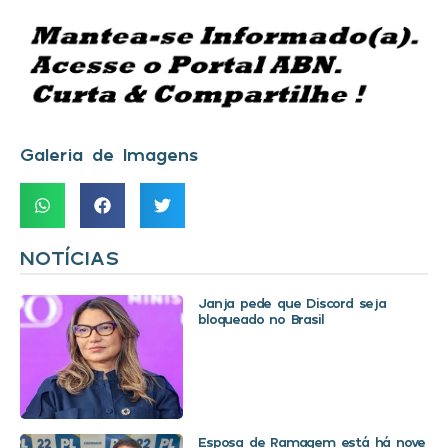
Galeria de Imagens
NOTÍCIAS
Janja pede que Discord seja
bloqueado no Brasil
Esposa de Ramagem está há nove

══════════

▸ **EXERCISE REQUIREMENTS**
Print the listing verbatim; no pictures.

▸ **EXERCISE OUTPUT**
Galeria de Imagens
NOTÍCIAS
Janja pede que Discord seja
bloqueado no Brasil
Esposa de Ramagem está há nove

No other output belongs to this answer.